Bye to Matte
I can’t stop watching this video of Des Ark:
So, I went to see Matte in Leeds. The train from Cambridge to London was delayed, so I missed the train to Leeds, and then the one I got broke down. Train rage welled up. I watched Jim Jarmusch’s film, Stranger Than Paradise. It’s in black and white and each scene is filmed in one static shot and nothing really happens, but not in a good way.
I arrived and Matte and I were deferential and danced around each other. We went for some Japanese food and she told me about being in the forest. It sounds like she is happy: she is exactly where she wants to be. She mentioned that she is hardly seeing Abel anymore. Apparently, things kind of fell apart after they started spending extended periods of time together.
We wandered around in the cold and then went to a pub that had a fake fire. We talked about how things felt a bit weird. I figured it was because we were seeing each other for the first time where there was no romance. It was so fucking different from when we last saw each other again after we broke up the first time and we couldn’t stop touching. I said something, and I can’t remember what it was, and tears welled up. Later, I said I missed her so much, and that I was really worried about meeting the paramedics who saved me, and that I was totally discombobulated by the thought of moving to Berlin. And then I got even closer to crying so I went to the loo to do that in private.
The thing that became clear, and that made me cry repeatedly over the next few days: she has basically moved on.

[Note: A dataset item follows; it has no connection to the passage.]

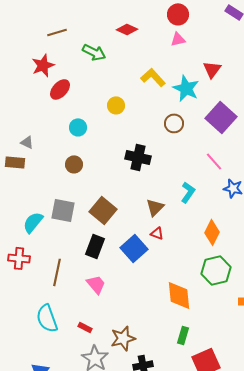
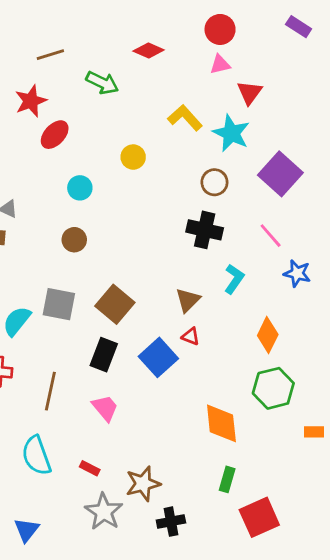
red triangle: (212, 69) -> (249, 93), moved
black cross: (138, 157) -> (205, 230), moved

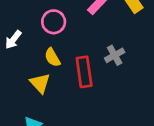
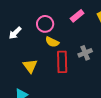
yellow semicircle: (52, 57) -> (52, 42), moved, turned -40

I wanted to tell her about this scene in Stone Butch Blues where Jess takes two children to the zoo. It’s snowing and freezing cold and the animals are forlorn. One of the children asks her whether she’s leaving and she says, Yes because I have to, and the children cry. And the whole scene is suffused with that strange hopeless sadness of childhood that comes when something bad happens that is completely beyond your control. My Mum said that when my Dad left home, she told me, Daddy’s leaving, and I cried and said, No, and, though I don’t remember that moment, when I think of it now I get the same feeling as that scene.
So, I wanted to tell Matte, but I kind of knew in advance that, like some of the other really strong things in my head, she just wouldn’t get it. Very few people do.
We wandered around in the snow by the canal. She showed me where she used to smoke weed and snog her friends, and her favourite bridge to stand on and look at the old factories (now all office buildings). At last, we went to the station and hugged and kissed once on the lips and then I got on the train and cried most of the way home.
I listened to the recording I made of Efterklang’s Cutting Ice To Snow, and thought about how tears rolled down my cheeks as they played, and that the lyrics, which I heard as, “You’ve gone too far, despite my city walls”, were, for me, about Matte becoming a person I was no longer compatible with, who existed outside my borders: in the wild, away from big cities, polyamorous.